Essa semana, despediu-se do futebol e do São Paulo o polêmico dirigente Juvenal Juvêncio, e com ele a identidade que por décadas formou a estrutura de futebol que temos hoje e que ainda reluta em continuar com novos representantes.
Não se trata apenas da aposentadoria (possivelmente por problemas de saúde) de um gestor de clubes famoso. Trata-se talvez da saída do último dos lendários dirigentes que por muito tempo, ocuparam espaço manipularam e representaram o futebol brasileiro.
Sua formação é politica, onde ocupou alguns cargos eletivos, finalizando por militar com desenvoltura na gestão do São Paulo FC (2006-2014), adquirindo fama e conquistando 3 títulos brasileiros e uma Copa Sul Americana.
Foi reverenciado e muito questionado durante suas gestões, sempre com aparições impactantes, frases de efeito e polêmicas, e sempre apresentando as características dos personagens representativos que fizeram história no nosso futebol.

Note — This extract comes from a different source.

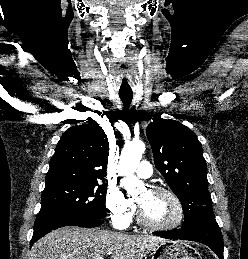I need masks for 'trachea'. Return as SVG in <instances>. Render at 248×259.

Participou do programa Bola da Vez da ESPN, onde desfilou suas frases de efeito, seu carisma e habilidade política. Ficou evidente seu talento em conduzir as opiniões mesmo contra seus desafetos ou algum outro representante da mesa mais crítico e ao final do programa havia conquistado aparentemente a simpatia de todos.
Chegou a comentar o convite de possíveis conchavos, propostos por uma rede de televisão e CBF, para elege-lo como presidente da entidade uma vez que se fazia necessário a saída estratégica de Ricardo Teixeira.
Particularmente ao assistir o programa, tive a forte impressão de estar vendo uma demostração do poder e do talento de algumas personalidades em transformar e justificar tudo o que fez e que faz em situações e atitudes naturais, próprias do meio. Políticos que se articularam e usaram seus conhecimentos e "recursos" desenvolvidos em anos de militância específica, para se enraizar no mundo do futebol e por que não dizer responsáveis por estas administrações puramente políticas e que atolaram nosso futebol nas condições que hoje se encontram.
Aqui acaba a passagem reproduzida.